* TASK DIRECTIONS
From the line containing "事実であろう。しかし今や、専門分野によっては、" down to the line containing "ということだけ述べておこう）。" in the records below, reproduce every line exactly, ends included, and omit all others.

* PROVIDED ENTRIES

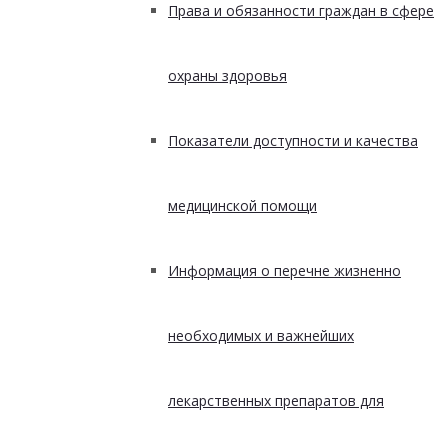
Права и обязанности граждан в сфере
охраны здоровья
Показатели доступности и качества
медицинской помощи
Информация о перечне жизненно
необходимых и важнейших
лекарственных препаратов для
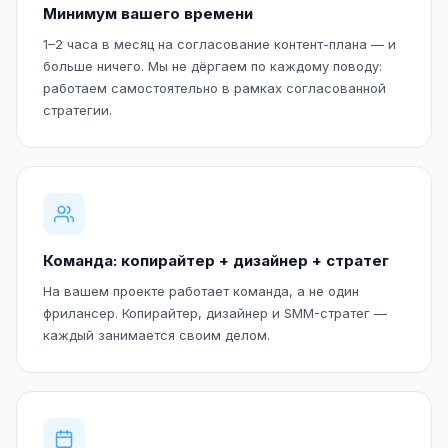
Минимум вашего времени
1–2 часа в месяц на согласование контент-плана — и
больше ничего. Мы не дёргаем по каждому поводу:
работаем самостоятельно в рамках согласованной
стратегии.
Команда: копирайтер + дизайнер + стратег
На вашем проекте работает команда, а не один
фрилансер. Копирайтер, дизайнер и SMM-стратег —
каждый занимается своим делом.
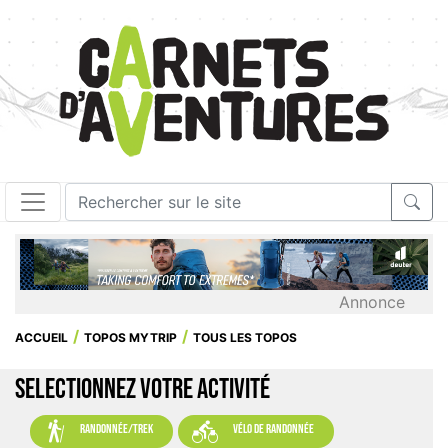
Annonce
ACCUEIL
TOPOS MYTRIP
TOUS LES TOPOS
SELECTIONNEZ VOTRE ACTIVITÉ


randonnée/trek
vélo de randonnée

==

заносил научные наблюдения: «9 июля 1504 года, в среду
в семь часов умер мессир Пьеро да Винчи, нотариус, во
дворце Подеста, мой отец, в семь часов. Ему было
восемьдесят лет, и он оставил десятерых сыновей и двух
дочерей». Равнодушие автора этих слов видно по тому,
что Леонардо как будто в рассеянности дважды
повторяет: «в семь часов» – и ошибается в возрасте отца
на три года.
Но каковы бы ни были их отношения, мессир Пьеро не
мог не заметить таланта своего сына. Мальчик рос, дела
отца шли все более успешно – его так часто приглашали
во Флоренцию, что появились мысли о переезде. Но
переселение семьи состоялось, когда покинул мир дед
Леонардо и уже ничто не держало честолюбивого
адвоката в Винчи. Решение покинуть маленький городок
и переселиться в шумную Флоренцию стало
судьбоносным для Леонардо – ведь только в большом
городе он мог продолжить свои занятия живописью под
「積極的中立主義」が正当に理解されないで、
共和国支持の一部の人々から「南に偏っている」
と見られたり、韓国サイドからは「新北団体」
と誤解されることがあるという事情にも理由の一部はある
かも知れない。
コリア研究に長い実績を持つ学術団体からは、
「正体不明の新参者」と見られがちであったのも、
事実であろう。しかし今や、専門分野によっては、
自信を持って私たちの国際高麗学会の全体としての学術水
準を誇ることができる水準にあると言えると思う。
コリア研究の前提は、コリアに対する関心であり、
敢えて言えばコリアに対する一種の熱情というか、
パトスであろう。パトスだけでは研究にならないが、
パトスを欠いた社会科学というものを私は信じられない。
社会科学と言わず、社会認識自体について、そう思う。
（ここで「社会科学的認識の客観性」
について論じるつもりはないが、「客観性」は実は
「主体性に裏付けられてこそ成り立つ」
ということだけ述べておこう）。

==

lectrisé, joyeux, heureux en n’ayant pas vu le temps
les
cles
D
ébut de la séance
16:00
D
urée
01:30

* SOLUTION TO THIS PROBLEM
事実であろう。しかし今や、専門分野によっては、
自信を持って私たちの国際高麗学会の全体としての学術水
準を誇ることができる水準にあると言えると思う。
コリア研究の前提は、コリアに対する関心であり、
敢えて言えばコリアに対する一種の熱情というか、
パトスであろう。パトスだけでは研究にならないが、
パトスを欠いた社会科学というものを私は信じられない。
社会科学と言わず、社会認識自体について、そう思う。
（ここで「社会科学的認識の客観性」
について論じるつもりはないが、「客観性」は実は
「主体性に裏付けられてこそ成り立つ」
ということだけ述べておこう）。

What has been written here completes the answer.